20836416 GE Card Rack

20836416 reduces downtime, provides improved process control with high resolution and high performance data sampling for increased throughput. The new Isolated Thermocouple Analogue Input Module and Isolated Resistance Temperature Device (RTD) Module provide channel-to-channel isolation to improve performance and heat exchange capabilities and reduce downtime. The more throughput you can get through your system, the more revenue you can make. These new modules utilise high performance buses to provide higher performance and advanced diagnostics. Water/wastewater, chemical manufacturing, and oil and gas thermocouple modules provide advanced temperature input capabilities for applications where control is critical.The three most important factors in productivity are throughput, production and downtime. These new modules will go a long way to improving all of these areas. High-performance data sampling will provide better throughput because it processes critical sample information quickly. High resolution (11.1-16 bit) data provides better process control. The accuracy of your data is better and the resolution is higher, which directly contributes to the yield when you control these processes. The final step in productivity is downtime, and the new advanced diagnostics in these modules help to quickly clear faults and get processes back up and running so you can be more productive.These new modules go a long way to improving each of these areas. High-performance data sampling will provide better throughput as it quickly processes critical sample information. High resolution (11.1-16 bit) data provides better process control. The accuracy of your data is better and the resolution is higher, which directly contributes to the yield when you control these processes. The final step in productivity is downtime, and the new advanced diagnostics in these modules help to quickly clear faults and get processes back up and running so you can be more efficient.

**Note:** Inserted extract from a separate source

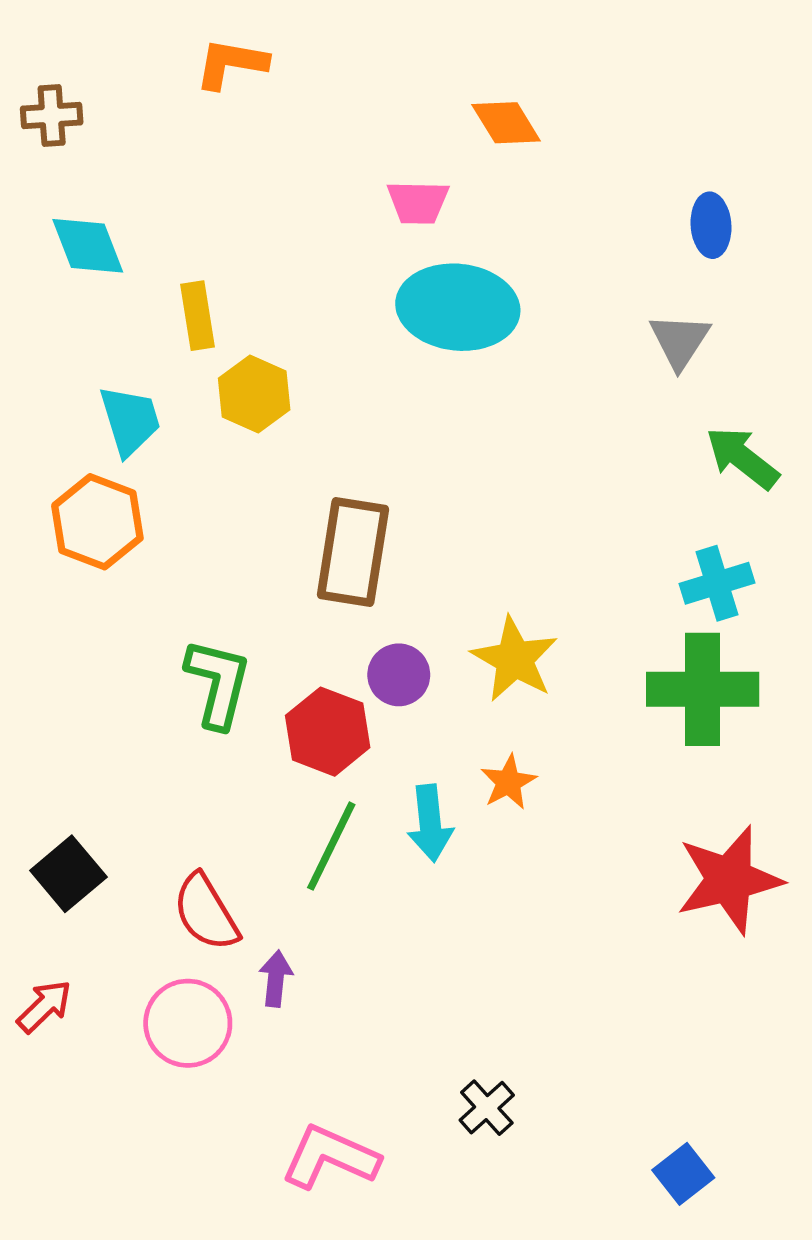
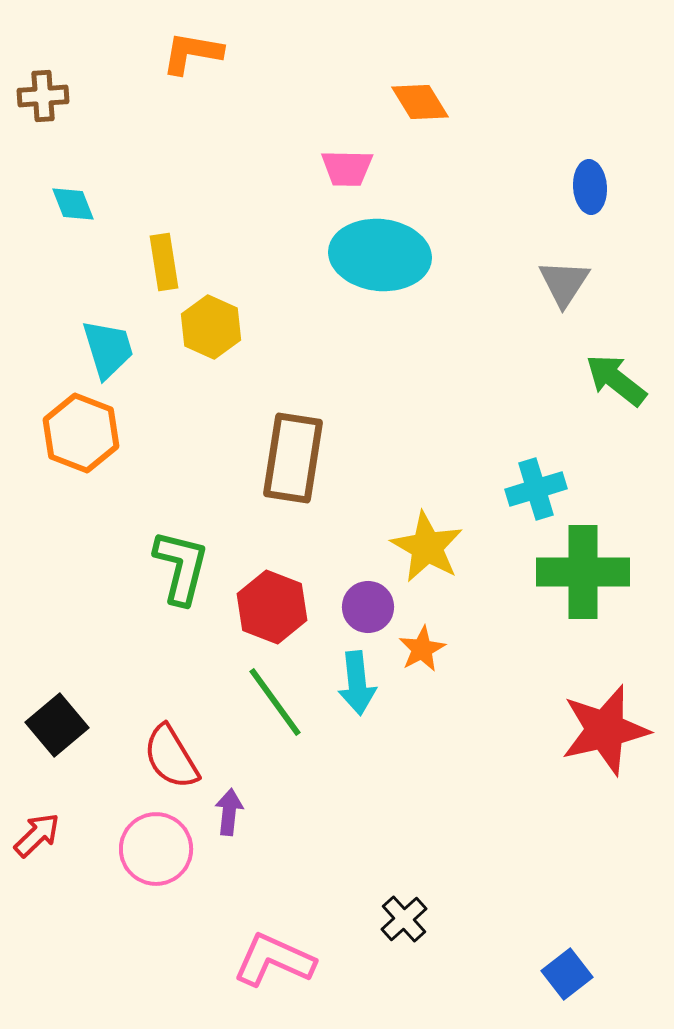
cyan diamond: (88, 246) -> (73, 204), size x0.7
cyan cross: (717, 583) -> (536, 489), moved
purple circle: (399, 675) -> (368, 607), moved
green line: (331, 846) -> (275, 702), turned -62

20836416 is a three-channel, 200 MHz, 16-bit A/D, with a multi-band digital down converter (DDCS) and a digital up converter (DUC) to two 800 MHz 16-bit D/AS, XMC modules based on the XilinxKINTX Ultra Scale Fuel Component Board Assembly, which can be used in many applications. The 20836416 is designed for engineers with Digital Radio Frequency Memory (DRFM) applications, where a multi-channel input digitises the incoming RF input signal over a bandwidth of up to 80 MHz, and then generates a processed version of that RF signal as an analogue output with very low deterministic latency.The front end receives three analogue HF or if inputs on the front panel SSMC connector with converters coupled into three Texas Instruments AdS5485200 MHz, 16-bit A/D converters. These digital outputs are routed to the KINTX hyperscale FPGA for signal processing, data capture and routing to other modular resources. 20836416 and a D/A accept an actual or complex baseband data stream from the FPGA and provide inputs for upconversion, interpolation, and dual D/A layers.For DRFM radar applications, the received radar pulses are digitised and sent to an FPGA, which can apply a series of DSP algorithms before sending the modified signal back to the radar to simulate the reflected pulses. These algorithms are designed to confuse, deceive or disable the radar depending on the mission objectives. As a consistent representation of the original signal, the transmitting radar will not be able to distinguish it from other legitimate signals received and processed as targets. If the signal is stored in memory, it can be used to create false range targets behind (reactive jamming) and in front (predictive jamming) of the target. Slight modifications are made in the frequency analogue Doppler shift to create false target velocities.DRFM can also be used to create distorted phase fronts, which are necessary to counter single-pulse radar angular measurement techniques.